--- START ---

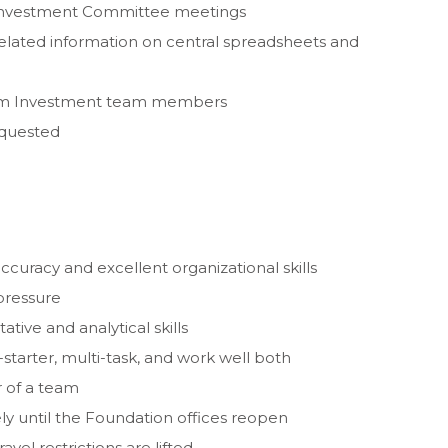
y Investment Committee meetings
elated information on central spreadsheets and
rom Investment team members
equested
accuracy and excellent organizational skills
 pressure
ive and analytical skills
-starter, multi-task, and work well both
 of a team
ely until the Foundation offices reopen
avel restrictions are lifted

--- END ---

**DESCRIPTION OF THE TASK:**
Pull out every line from the one with "elated information on" to the end of the listing, and output only those.

**RESULT FOR THIS TASK:**
elated information on central spreadsheets and
rom Investment team members
equested
accuracy and excellent organizational skills
 pressure
ive and analytical skills
-starter, multi-task, and work well both
 of a team
ely until the Foundation offices reopen
avel restrictions are lifted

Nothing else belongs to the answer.